Thursday, February 14, 2013

Credentialed in Mercy

What are your credentials in the world?  What is it that commends you or gives you confidence in the eyes of others?  What accomplishments... awards... recognition of excellence?  For the vast majority of humankind the answer is silence and a shrug of the shoulder.  Nothing really of note. Sometimes just the opposite.  For most of us it's just, more or less, getting up in the morning and facing whatever life presents.  Trying to earn enough to provide food and shelter... taking care of the basics, and often not as well as we would like.  Working the fields, as it were, to bring forth a yield.  Struggling under that ever-present curse of our father Adam:  cursed is the ground because of you; in pain you shall eat of it all the days of your life; thorns and thistles it shall bring forth for you... (Gen.3:17b-18a).

How about your Christian pedigree?  What can you point to in your Christian life that's left a lasting mark?  I know, not really a question Christians should be asking of ourselves, let alone listing our so-called good works for God!  But, being the fallen creatures we are, too often we do list those things somewhere in the inner inventory of our self-image. Alternatively establishing self-validation or not.  Are you a pastor of a growing church?   A Christian scholar who is not only published but read?  A missionary who has left the comforts of home and brought souls to Christ?  A faithful elder who has helped guide the sheep of Christ through many dangers over the years?  Again, the larger percentage of the people of God have no church ministry or Phd. in theology.  And even those that do still, to a large degree, find more thorns and thistles in their labors than not.

OK then...  Where am I heading?  Simply that accomplishments in this life are ephemeral.  To glory in them, if you have them, is pouring water into broken cisterns.  And to lament the lack of them is just the flip side of that coin.  "If only this... then my Christian life would be worthwhile."  It's these thoughts that came to my mind this morning as I read the familiar verses in Philippians 3.  And what so struck me was the apostle Paul's words at the close of the letter.  He first lists his credentials according to the flesh, he states that he counts them but rubbish for Christ's sake.  Nothing to see here... just move along.  He then states why - that he may gain Christ and be found in him, not having a righteousness of [his] own (accomplishments to glory in)... but that which comes through faith in Christ, the righteousness from God that depends on faith... to apprehend that for which Christ apprehended Paul.  Glorious and inspiring words.
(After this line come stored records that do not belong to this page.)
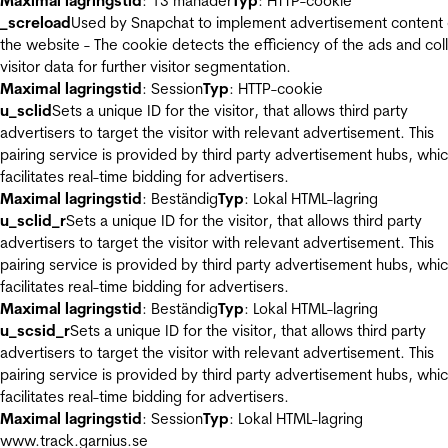
Maximal lagringstid
: 13 månader
Typ
: HTTP-cookie
_screload
Used by Snapchat to implement advertisement content
the website - The cookie detects the efficiency of the ads and col
visitor data for further visitor segmentation.
Maximal lagringstid
: Session
Typ
: HTTP-cookie
u_sclid
Sets a unique ID for the visitor, that allows third party
advertisers to target the visitor with relevant advertisement. This
pairing service is provided by third party advertisement hubs, whi
facilitates real-time bidding for advertisers.
Maximal lagringstid
: Beständig
Typ
: Lokal HTML-lagring
u_sclid_r
Sets a unique ID for the visitor, that allows third party
advertisers to target the visitor with relevant advertisement. This
pairing service is provided by third party advertisement hubs, whi
facilitates real-time bidding for advertisers.
Maximal lagringstid
: Beständig
Typ
: Lokal HTML-lagring
u_scsid_r
Sets a unique ID for the visitor, that allows third party
advertisers to target the visitor with relevant advertisement. This
pairing service is provided by third party advertisement hubs, whi
facilitates real-time bidding for advertisers.
Maximal lagringstid
: Session
Typ
: Lokal HTML-lagring
www.track.garnius.se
But it was Paul's closing admonition that so caught my attention.  After all the high and purposeful words of pressing on to the upward call, etc (and who among us lives up to those words?)... he writes - But our citizenship is in heaven, and from it we await a Savior, the Lord Jesus Christ.  Of great or small accomplishment... of many works or few... a Christian of Christians or just one of the bruised reeds struggling and plodding along.  The only credential under heaven recognized by God is the one that levels mankind, declaring all need saving.  In this life we don't graduate from that status.  Sinners we are, every day, and that alone qualifies us for the Savior.  The very best credential anyone can have is that of God's unmerited grace and mercy toward sinners.  And thus, through faith, we wait with a sure hope for the fullness of our salvation... for our Savior to appear, the Lord Jesus Christ; who will transform our lowly body to be like his glorious body, by the power that enables him even to subject all things to himself.